Personal information
- Full name: Hendrik Dekker
- Born: 21 August 1970 (age 54) Hoogeveen, Drenthe, Netherlands
- Height: 1.82 m (5 ft 11+1⁄2 in)
- Weight: 66 kg (146 lb; 10 st 6 lb)

Team information
- Current team: Rabobank
- Discipline: Road
- Role: Directeur sportif
- Rider type: Classics specialist

Professional team
- 1992–2006: Buckler–Colnago–Decca

Managerial team
- 2007–2015: Rabobank

Major wins
- Grand Tours Tour de France 4 individual stages Stage Races Tirreno–Adriatico (2002) Ronde van Nederland (1997, 2000, 2004) Single-Day Races and Classics Dutch Road Race Championship (2004) Dutch Time Trial Championship (1996, 2000, 2002) Amstel Gold Race (2001) Clásica de San Sebastián (2000) Paris–Tours (2004) Other UCI Road World Cup (2001)

Medal record
Men's road bicycle racing
Representing the Netherlands
Olympic Games
| Silver medal – second place | 1992 Barcelona | Individual Road Race |

= Erik Dekker =

Dutch cyclist (born 1970)

Hendrik "Erik" Dekker (born 21 August 1970) is a retired Dutch professional road racing cyclist active from 1992 until 2006. He was a member of the Rabobank cycling team from 1992 till 2006. From 2007 to 2015 he was one of Rabobank's team managers.

==Cycling career==

===Amateur career===
Dekker rode his first race at eight, and soon became successful. In 1985 he was invited to join the national selection for juniors. As an amateur, his most important results were second places at the youth world championships in Bergamo in 1987 and at the road race in the 1992 Summer Olympics.
In that Olympic road race, Dekker got away at 30 km before the finish, together with Fabio Casartelli and Dainis Ozols. Dekker was outsprinted by Casartelli, but was so happy that he won a medal that he also finished with his arms in the air.

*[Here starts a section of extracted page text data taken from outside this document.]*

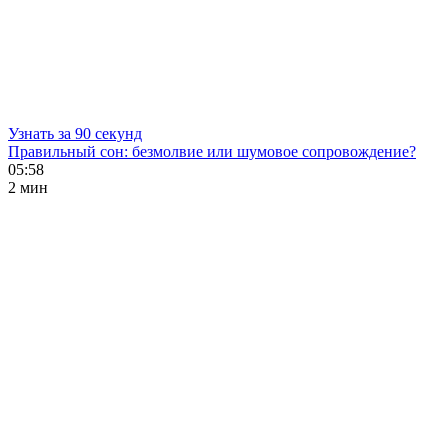
Узнать за 90 секунд
Правильный сон: безмолвие или шумовое сопровождение?
05:58
2 мин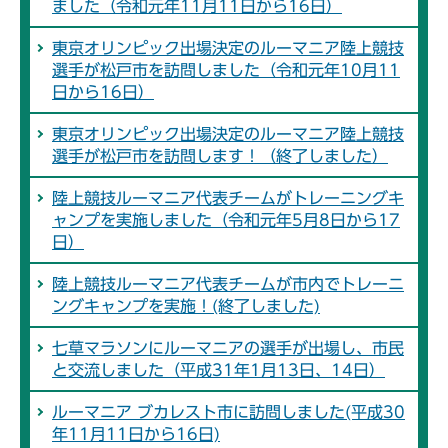
ました（令和元年11月11日から16日）
東京オリンピック出場決定のルーマニア陸上競技
選手が松戸市を訪問しました（令和元年10月11
日から16日）
東京オリンピック出場決定のルーマニア陸上競技
選手が松戸市を訪問します！（終了しました）
陸上競技ルーマニア代表チームがトレーニングキ
ャンプを実施しました（令和元年5月8日から17
日）
陸上競技ルーマニア代表チームが市内でトレーニ
ングキャンプを実施！(終了しました)
七草マラソンにルーマニアの選手が出場し、市民
と交流しました（平成31年1月13日、14日）
ルーマニア ブカレスト市に訪問しました(平成30
年11月11日から16日)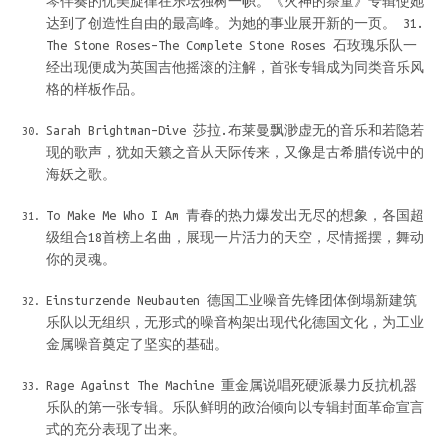
琴伴奏的优美旋律在乐坛独树一帜。《火神的祭童》专辑使她
达到了创造性自由的最高峰。为她的事业展开新的一页。 31.
The Stone Roses–The Complete Stone Roses 石玫瑰乐队一
经出现便成为英国吉他摇滚的注解，首张专辑成为同类音乐风
格的样板作品。
Sarah Brightman–Dive 莎拉.布莱曼飘渺虚无的音乐和若隐若
现的歌声，犹如天籁之音从天际传来，又像是古希腊传说中的
海妖之歌。
To Make Me Who I Am 青春的热力爆发出无尽的想象，各国超
级组合18首榜上名曲，展现一片活力的天空，尽情摇摆，舞动
你的灵魂。
Einsturzende Neubauten 德国工业噪音先锋团体倒塌新建筑
乐队以无组织，无形式的噪音构架出现代化德国文化，为工业
金属噪音奠定了坚实的基础。
Rage Against The Machine 重金属说唱死硬派暴力反抗机器
乐队的第一张专辑。乐队鲜明的政治倾向以专辑封面革命宣言
式的充分表现了出来。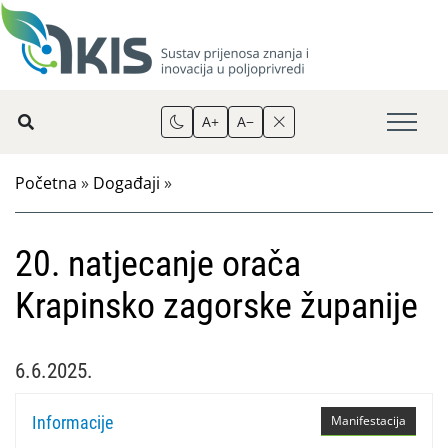
A+
A−
Početna
»
Događaji
»
20. natjecanje orača
Krapinsko zagorske županije
6.6.2025.
Informacije
Manifestacija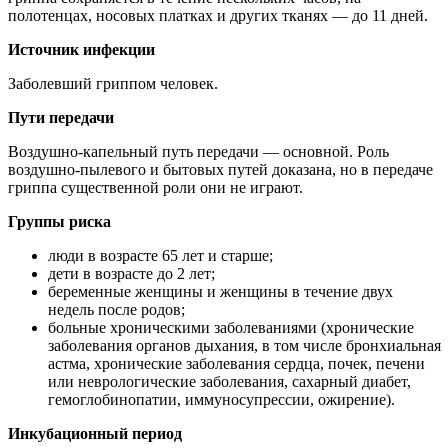
полотенцах, носовых платках и других тканях — до 11 дней.
Источник инфекции
Заболевший гриппом человек.
Пути передачи
Воздушно-капельный путь передачи — основной. Роль
воздушно-пылевого и бытовых путей доказана, но в передаче
гриппа существенной роли они не играют.
Группы риска
люди в возрасте 65 лет и старше;
дети в возрасте до 2 лет;
беременные женщины и женщины в течение двух
недель после родов;
больные хроническими заболеваниями (хронические
заболевания органов дыхания, в том числе бронхиальная
астма, хронические заболевания сердца, почек, печени
или неврологические заболевания, сахарный диабет,
гемоглобинопатии, иммуносупрессии, ожирение).
Инкубационный период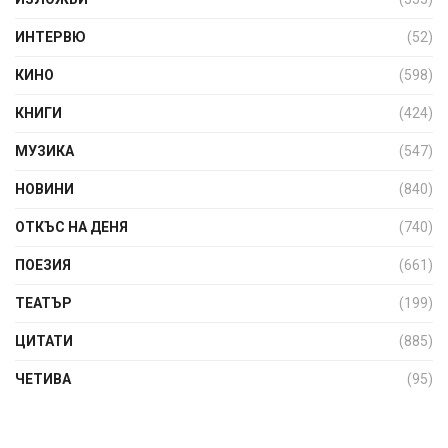
ИНТЕРВЮ
(52)
КИНО
(598)
КНИГИ
(424)
МУЗИКА
(547)
НОВИНИ
(840)
ОТКЪС НА ДЕНЯ
(740)
ПОЕЗИЯ
(661)
ТЕАТЪР
(199)
ЦИТАТИ
(885)
ЧЕТИВА
(95)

Directly after the Olympic Games, he became professional, and rode his first race a few weeks later in the Tour de l'Avenir.

===Professional career===
His first win as a professional was a stage of the Tour of the Basque Country of 1994, the year he rode his first Tour de France. In 1997 Dekker won the Ronde van Nederland, but a large part of 1998 was lost because of injuries.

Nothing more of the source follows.